In Africa, Blinken Sees Limits of U.S. Influence Abroad

DAKAR, Senegal (AP) —
Secretary of State Antony Blinken speaks at the U.S. Embassy in Nairobi, Kenya, last Thursday. (AP Photo/Andrew Harnik, Pool)

Traveling across Africa, U.S. Secretary of State Antony Blinken saw firsthand the limits of America’s influence abroad.

Blinken confronted growing threats from newly energized extremists and persistent challenges posed by COVID-19, all of which have stubbornly resisted various U.S. interventions.

And, nowhere on his three-nation tour last week — to Kenya, Nigeria and Senegal — was he able to escape obvious signs of the intense competition between the U.S. and China: a geopolitical power struggle that has been playing out largely in China’s favor for the past two decades, especially in Africa.

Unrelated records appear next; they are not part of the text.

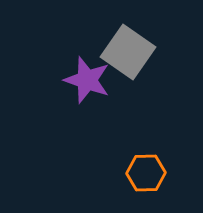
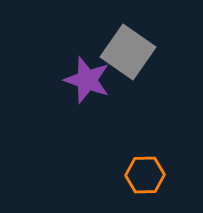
orange hexagon: moved 1 px left, 2 px down
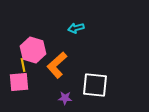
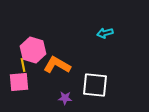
cyan arrow: moved 29 px right, 5 px down
orange L-shape: rotated 72 degrees clockwise
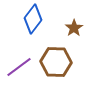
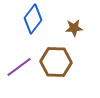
brown star: rotated 30 degrees clockwise
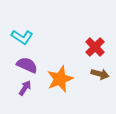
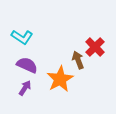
brown arrow: moved 22 px left, 14 px up; rotated 126 degrees counterclockwise
orange star: rotated 8 degrees counterclockwise
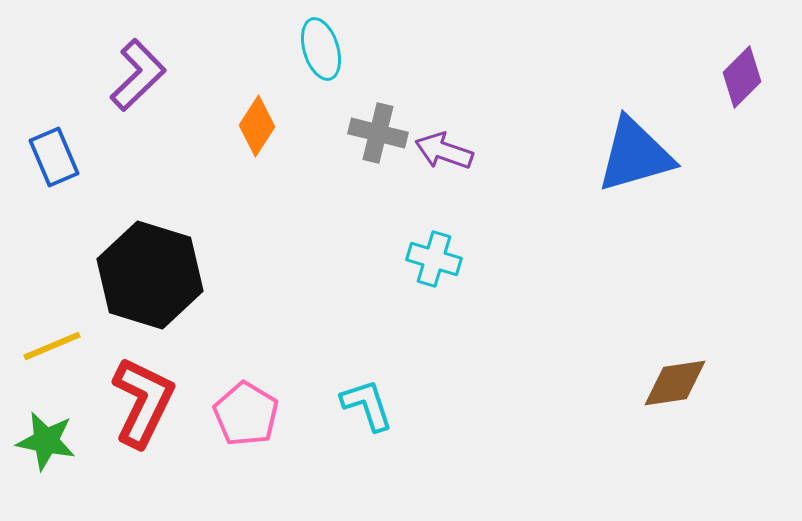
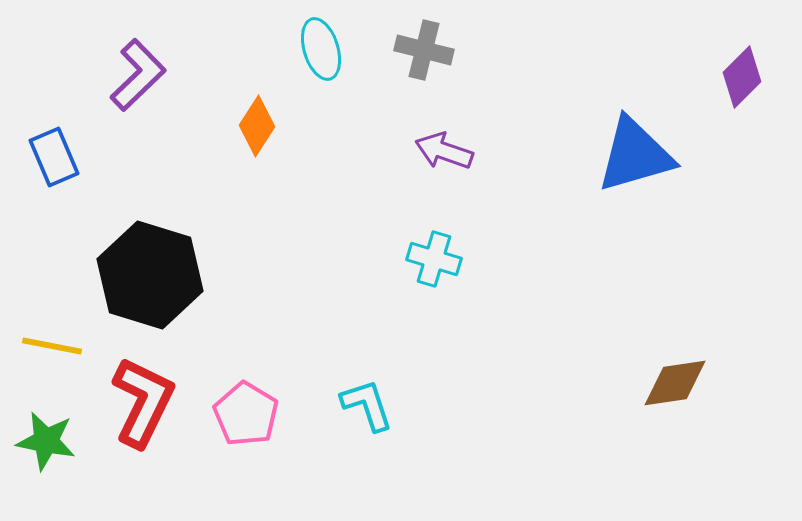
gray cross: moved 46 px right, 83 px up
yellow line: rotated 34 degrees clockwise
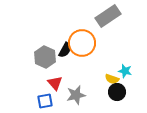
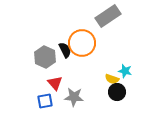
black semicircle: rotated 56 degrees counterclockwise
gray star: moved 2 px left, 2 px down; rotated 18 degrees clockwise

The limits of Washington’s reach have been evident for some time but have been highlighted in recent months as President Joe Biden has promoted an “America is back” narrative, intended to signal a U.S. return to the international arena and institutions that his predecessor had eschewed.

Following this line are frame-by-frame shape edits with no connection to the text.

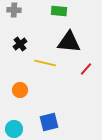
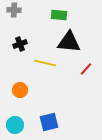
green rectangle: moved 4 px down
black cross: rotated 16 degrees clockwise
cyan circle: moved 1 px right, 4 px up
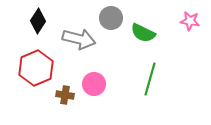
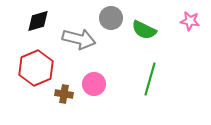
black diamond: rotated 40 degrees clockwise
green semicircle: moved 1 px right, 3 px up
brown cross: moved 1 px left, 1 px up
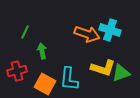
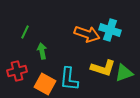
green triangle: moved 3 px right
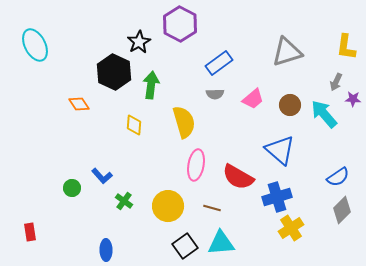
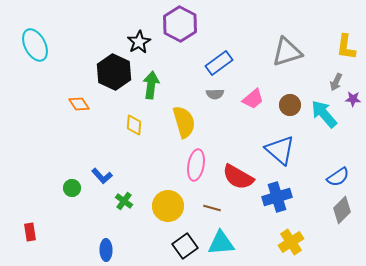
yellow cross: moved 14 px down
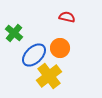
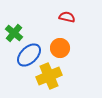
blue ellipse: moved 5 px left
yellow cross: rotated 15 degrees clockwise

In Nairobi, much of the secretary’s visit and drives through the Kenyan capital took place in the shadow of or literally underneath a massive, Chinese-financed elevated expressway construction project.

In Abuja, Blinken’s motorcade from the airport passed the giant and unmissable headquarters building of the Chinese Chamber of Commerce in Nigeria, where a top official spoke only partially in jest of playing the U.S. and China off of each other and China’s attractiveness as a partner.

And, in Senegal, the capital, Dakar, was gearing up to host a major China-Africa trade and investment event less than 10 days after Blinken’s departure on Saturday.

While the Biden administration’s efforts to help African nations combat the coronavirus pandemic and encourage climate-friendly policies appear to be making some initial progress, the broader picture is less encouraging.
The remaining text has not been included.